Vehicle Reviews

Jaguar XF Sportbrake - Review Of The Week

The MK2 model XF Sportbrake is an executive-segment estate that looks to offer a refreshing alternative to the usual choices in this segment, station wagon versions of the BMW 5 Series, the Mercedes E-Class and the Audi A6. This time round, this Sportbrake variant offers a 1,700-litre load space and can tow up to two tonnes, plus there's the option of AWD and it's faster, more efficient and more refined.

As you'd expect, mechanically, the Sportbrake offers up much the same recipe as you'd find in its saloon counterpart, though in this case, there's the addition of self-levelling rear suspension to ensure an effortless ride, even when towing loads that can be as heavy as 2,000kg.

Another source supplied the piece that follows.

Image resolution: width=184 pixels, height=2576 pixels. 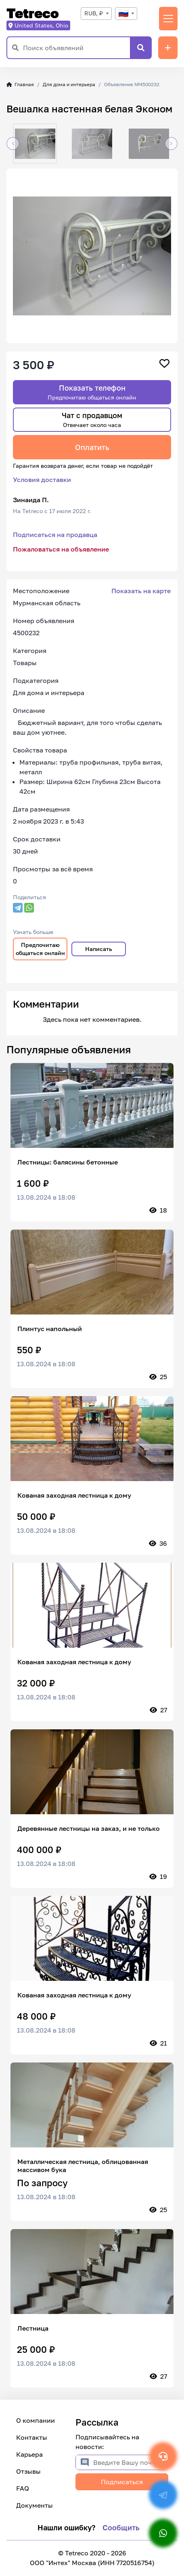 What do you see at coordinates (141, 591) in the screenshot?
I see `Показать на карте` at bounding box center [141, 591]. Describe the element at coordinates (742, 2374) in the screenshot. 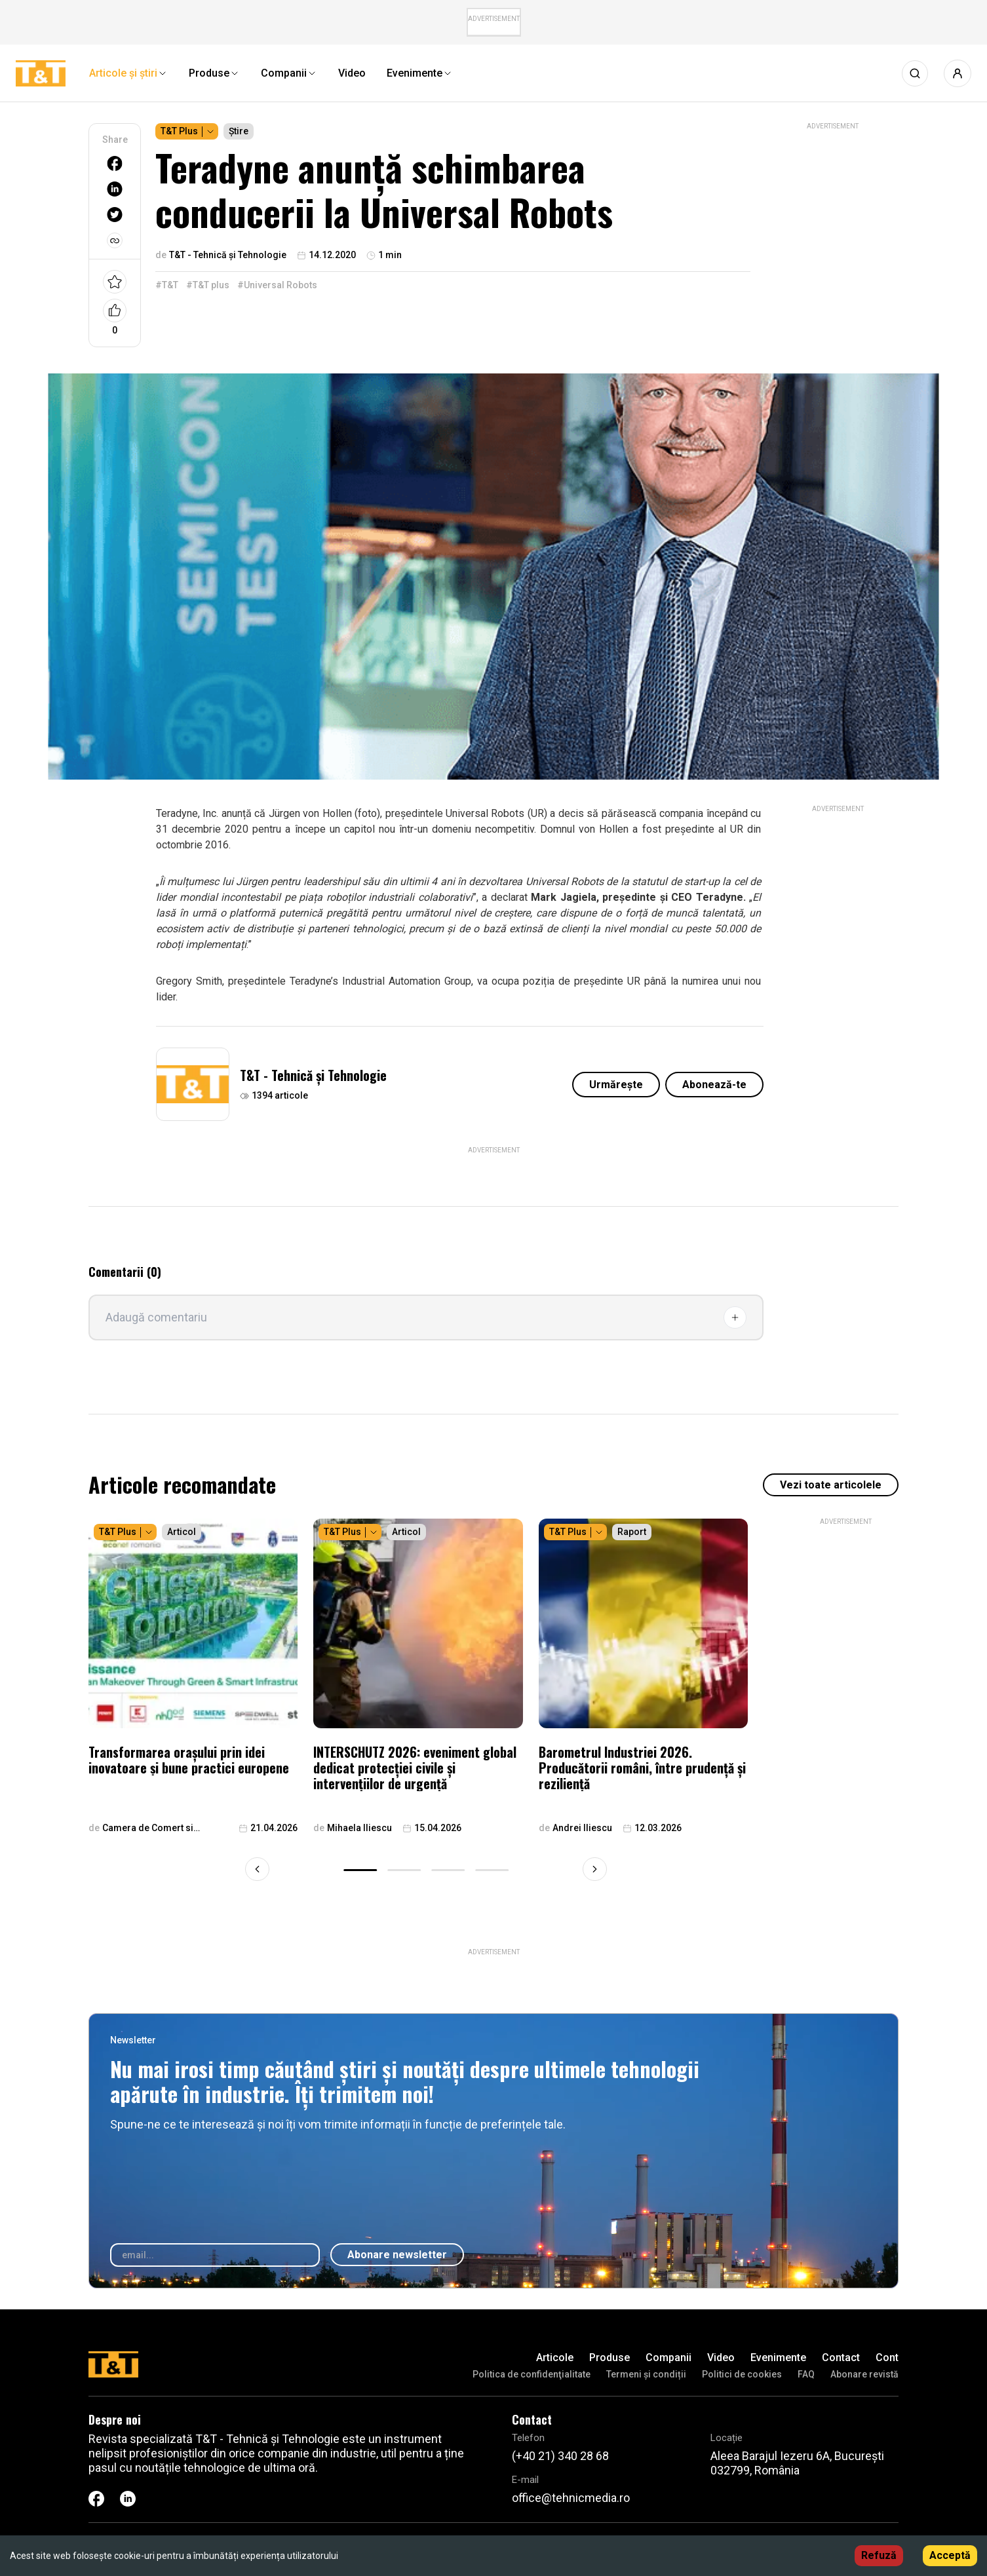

The XF range hinges around 2.0-litre diesel four-cylinder engines and while that doesn't sound too exciting, it's where the big sales are. Most buyers opt for this unit in either 163 or 180PS guises, but the brand also offers a twin-turbo 240PS version of this powerplant. The two more powerful variants are offered with the option of AWD. There are some decent petrol options further down the range, also using the brand's efficient 'Ingenium' technology and exclusively available with automatic transmission. A 2.0-litre four-cylinder unit comes with either 200 or 250PS, the pokier powerplant available with an AWD option. A 300PS twin-turbocharged 3.0 V6 diesel engine sits at the top of the range.

Across the XF Sportbrake line-up, driving dynamics suit a relaxed but purposeful style. The chassis delivers near perfect 50:50 weight distribution and huge strides have been made to perfect refinement. The XF shares its suspension set-up with the smaller XE model, which means struts with double wishbones at the front and an 'integral link' independent set-up at the rear. The steering uses the same electric power-assisted set-up as the Jaguar F-Type and XE, while active dampers are on the options list.

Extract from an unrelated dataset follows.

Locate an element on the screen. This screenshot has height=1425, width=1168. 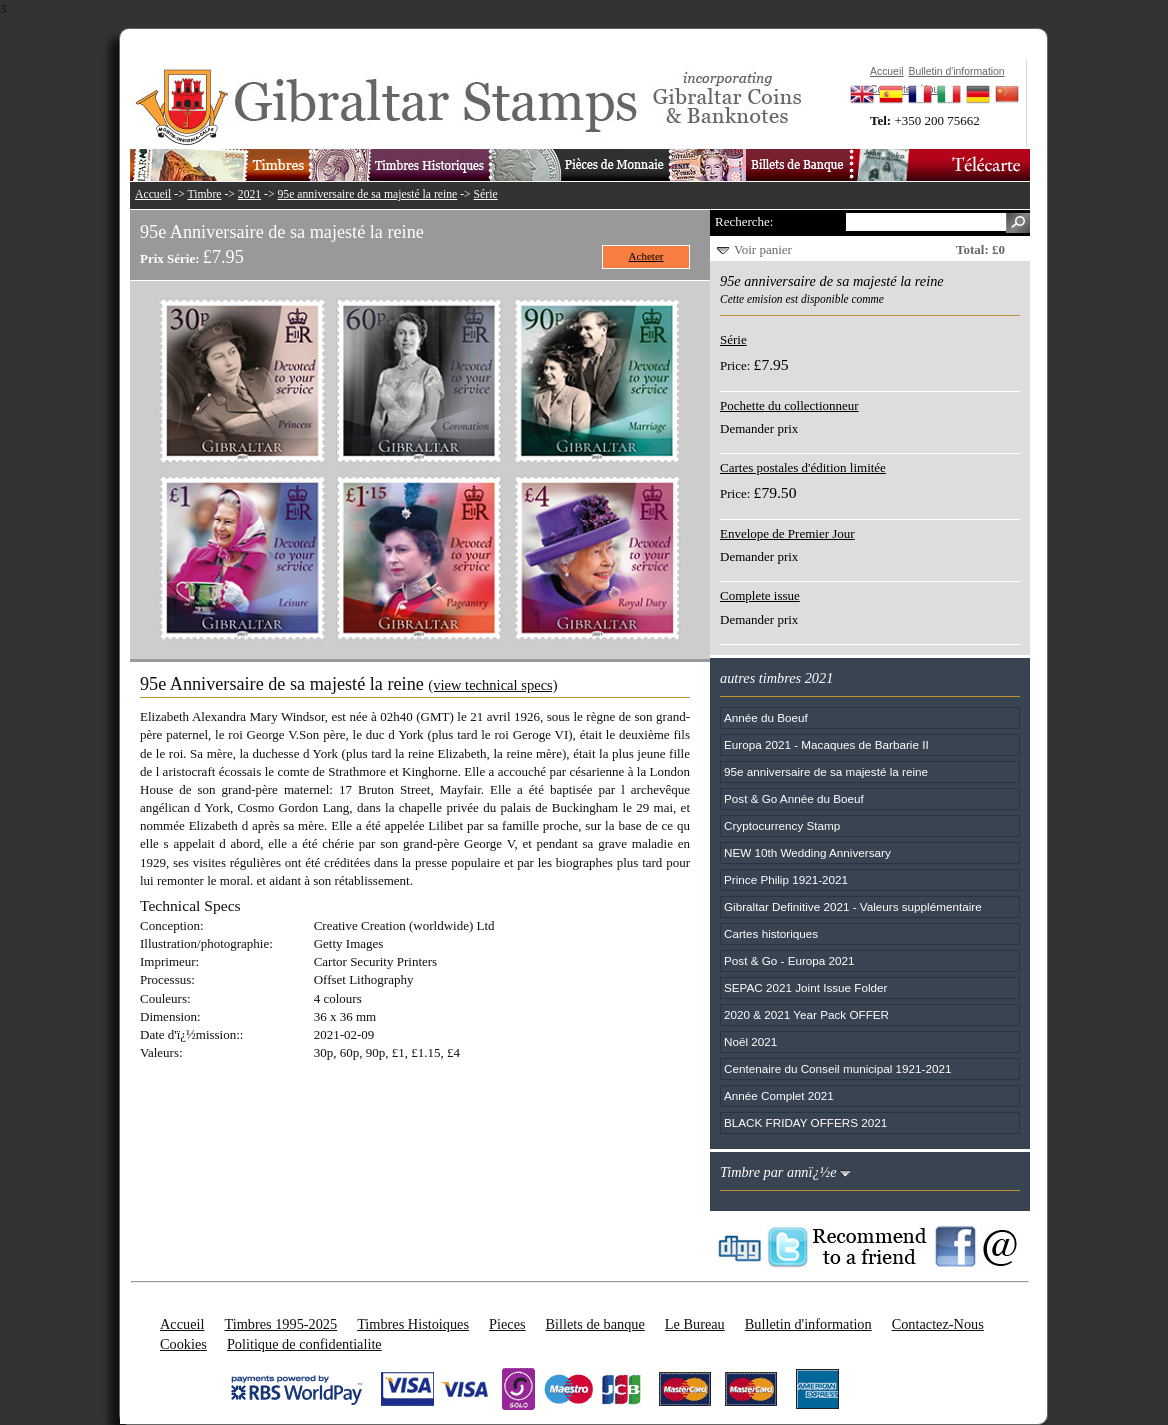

Jaguar XF Sportbrake - Review Of The Week

Jaguar is off to a good start on the Sportbrake as the XF is widely acknowledged as one of the cleanest pieces of styling in its class. The rear glasshouse is artfully integrated into the car's existing chassis hard points, with a genuinely sleek roofline which arches over the rear quarter-lights. The window line tapers gracefully as the flanks meet the rear glass area with its continuous wrap-around curve. The one-piece tailgate incorporates a rear spoiler with integrated high-level stop light and a chrome blade finisher. The rear of the XF Sportbrake also sports full LED tail lights.

The XF Sportbrake's load space features 1,700-litres of cargo capacity when all the seats are folded down. You also get under floor stowage and of course a 60:40 split rear seat. Cabin Air Ionisation gives you and your family clean air and an optional super-sized panoramic roof floods the interior with light. 'Gesture Control' lets you operate that panoramic sun blind or open the boot when your arms are full of kit. And there's the option of an 'Activity' key that allows you to do without the standard key ring yet still use the car when you're out and about doing things like swimming, surfing, cycling or running.

The Jaguar XF has always been an easy car to recommend if you wanted a saloon. But an increasing number of executive sector buyers don't. They'd like the status of the aspirational badge, but also want an element of practicality that'll get the goods in at IKEA, give the Labrador some breathing space and more easily suit the annual skiing trip to Chamonix. Hence the need for this XF Sportbrake in Jaguar showrooms.

On paper, this car's Teutonic rivals might seem more impressive. But it's easy to be impressed by something without necessarily liking it very much. An XF might not have the last enth of efficiency you'd find in a rival A6 or 5 Series. But for an increasing number of business buyers, it's the car they'd rather have on their driveways. Especially, I'd suggest, if it comes as a Sportback.